Maksudnya mengalami sesuatu pengalaman yang dirasakan pernah dialami
sebelumnya. Fenomena ini juga disebut dengan istilah paramnesia dari bahasa Yunani para (παρα) yang artinya ialah "sejajar" dan mnimi (μνήμη) "ingatan".
Menurut para pakar[siapa?],
setidaknya 100% penduduk bumi pernah mengalami fenomena ini. Hampir
semua dari kita pernah mengalami apa yang dinamakan deja vu: sebuah
perasaan aneh yang mengatakan bahwa peristiwa baru yang sedang kita
rasakan sebenarnya pernah kita alami jauh sebelumnya. Peristiwa ini bisa
berupa sebuah tempat baru yang sedang dikunjungi, percakapan yang
sedang dilakukan, sudut pandang saat melihat sesuatu, atau sebuah acara
TV yang sedang ditonton.
Lebih anehnya lagi, kita juga seringkali tidak mampu untuk dapat
benar-benar mengingat kapan dan bagaimana pengalaman sebelumnya itu
terjadi secara rinci. Yang kita tahu hanyalah adanya sensasi misterius
yang membuat kita tidak merasa asing dengan peristiwa baru itu.
Keanehan fenomena deja vu ini kemudian melahirkan beberapa teori
metafisis yang mencoba menjelaskan sebab musababnya. Salah satunya
adalah teori yang mengatakan bahwa deja vu sebenarnya berasal dari
kejadian serupa yang pernah dialami oleh jiwa kita dalam salah satu
kehidupan reinkarnasi sebelumnya di masa lampau. Bagaimana penjelasan
ilmu psikologi sendiri?
Terkait dengan Umur dan Penyakit Degeneratif yang berhubungan erat.

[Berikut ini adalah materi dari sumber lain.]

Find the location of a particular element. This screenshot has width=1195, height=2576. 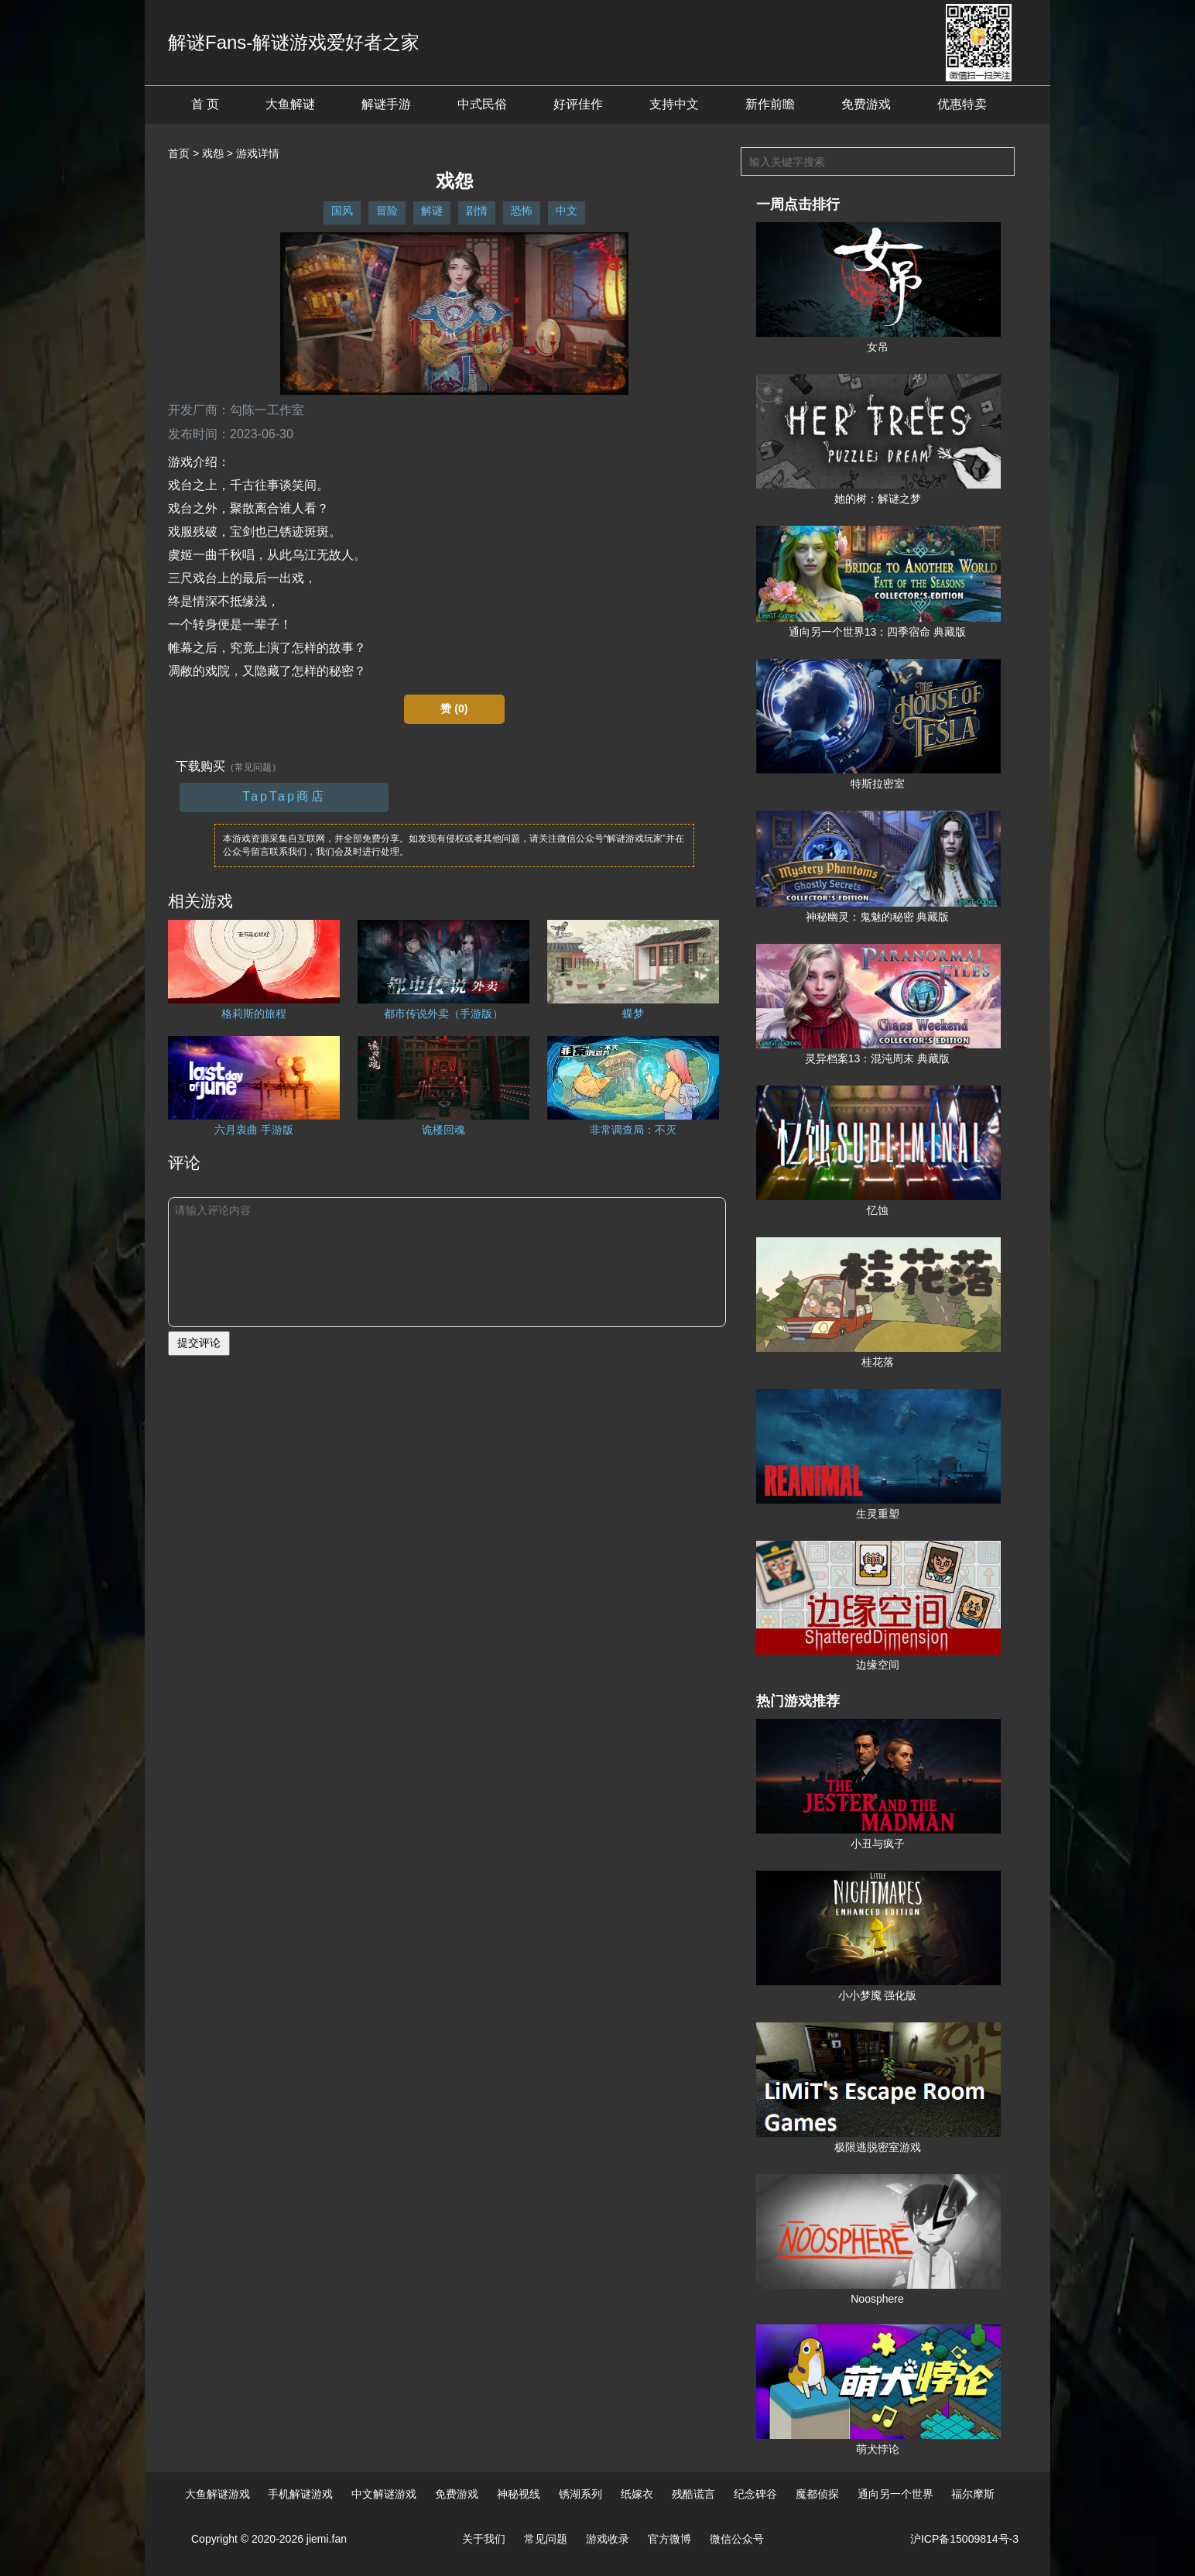 纪念碑谷 is located at coordinates (755, 2494).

Pada awalnya anda membaca teks ini , beberapa ilmuwan beranggapan
bahwa deja vu terjadi ketika sensasi optik yang diterima oleh sebelah
mata sampai ke otak (dan dipersepsikan) lebih dulu daripada sensasi yang
sama yang diterima oleh sebelah mata yang lain, sehingga menimbulkan
perasaan familiar pada sesuatu yang sebenarnya baru pertama kali
dilihat. Teori yang dikenal dengan nama “optical pathway delay” ini
dipatahkan ketika pada bulan Desember tahun lalu ditemukan bahwa orang
butapun bisa mengalami deja vu melalui indra penciuman, pendengaran, dan
perabaannya.
Selain itu, sebelumnya Chris Moulin dari University of Leeds,
Inggris, telah menemukan pula penderita deja vu kronis: orang-orang yang
sering dapat menjelaskan secara rinci peristiwa-peristiwa yang tidak
pernah terjadi. Mereka merasa tidak perlu menonton TV karena merasa
telah menonton acara TV tersebut sebelumnya (padahal belum), dan mereka
bahkan merasa tidak perlu pergi ke dokter untuk mengobati ‘penyakit’nya
karena mereka merasa sudah pergi ke dokter dan dapat menceritakan
hal-hal rinci selama kunjungannya! Alih-alih kesalahan persepsi atau
delusi, para peneliti mulai melihat sebab musabab deja vu ke dalam otak
dan ingatan kita.
Baru-baru ini, sebuah eksperimen pada tikus mungkin dapat memberi
pencerahan baru mengenai asal-usul deja vu yang sebenarnya. Susumu
Tonegawa, seorang neuroscientist MIT, membiakkan sejumlah tikus yang
tidak memiliki dentate gyrus, sebuah bagian kecil dari hippocampus, yang
berfungsi normal. Bagian ini sebelumnya diketahui terkait dengan
ingatan episodik, yaitu ingatan mengenai pengalaman pribadi kita. Ketika
menjumpai sebuah situasi, dentate gyrus akan mencatat tanda-tanda
visual, audio, bau, waktu, dan tanda-tanda lainnya dari panca indra
untuk dicocokkan dengan ingatan episodik kita. Jika tidak ada yang
cocok, situasi ini akan ‘didaftarkan’ sebagai pengalaman baru dan
dicatat untuk pembandingan di masa depan.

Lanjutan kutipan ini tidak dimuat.